John has a rather different idea of how to celebrate the good saint’s feast:

One must wonder how the Saint, himself, would have thought about this business of getting dispensations in order to eat Meat on his feast day? I mean it really makes you think about the Holy Men and Women who have become Saints.

Perhaps for St. Patrick’s day this year we could redouble our efforts at Fasting and Pennance? It seems a more Catholic way of celebrating rather than throwing a party and getting drunk.
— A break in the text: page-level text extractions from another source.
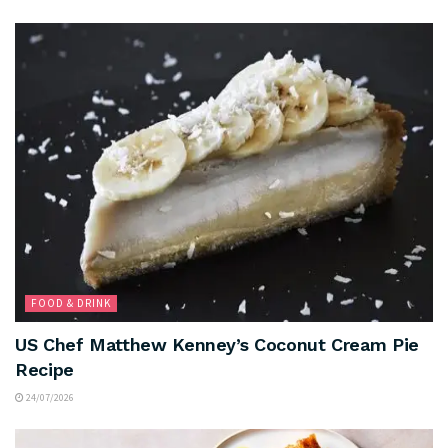
FOOD & DRINK
US Chef Matthew Kenney’s Coconut Cream Pie
Recipe
24/07/2026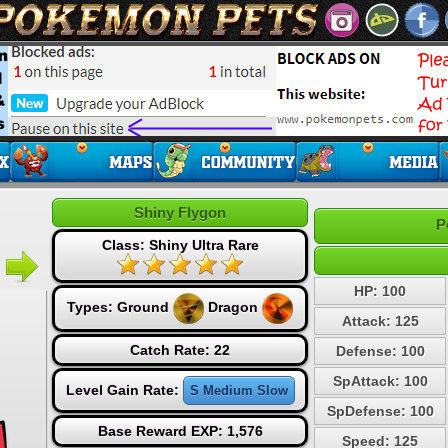
Shiny Flygon
P
Class: Shiny Ultra Rare
HP: 100
Types:
Ground
Dragon
Attack: 125
Catch Rate: 22
Defense: 100
SpAttack: 100
Level Gain Rate:
S Medium Slow
SpDefense: 100
Base Reward EXP: 1,576
Speed: 125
Aeh. Well. Where to start.

First off… there is a reason we call these things “Feasts”. Holidays are little Sundays, and Sundays are days of joy — especially in the midst of penitential seasons like Lent. The Irish being naturally given to extremely severe penances and mortifications in their spirituality, the existence of happy feasts and holidays was sorely needed.

Secondly, we have absolutely nothing going in the US on the traditional patterans (patron saint festivals) held in Ireland back in the day. “Shillelagh law” is not the rule, for one thing. Of course, we don’t have as hard of lives, either.

However, that said… it’s true that we should make an effort to behave in a happy and friendly way which honors the saint and spreads the joy of his deeds, not in a crazy, mean, sloppy way. You should be nice to the musicians and tip your waitresses, make sure nobody drives drunk, and in general be a bright spot of brotherhood to men and service to Christ (in a fun way). A festival shouldn’t be something you regret the next day.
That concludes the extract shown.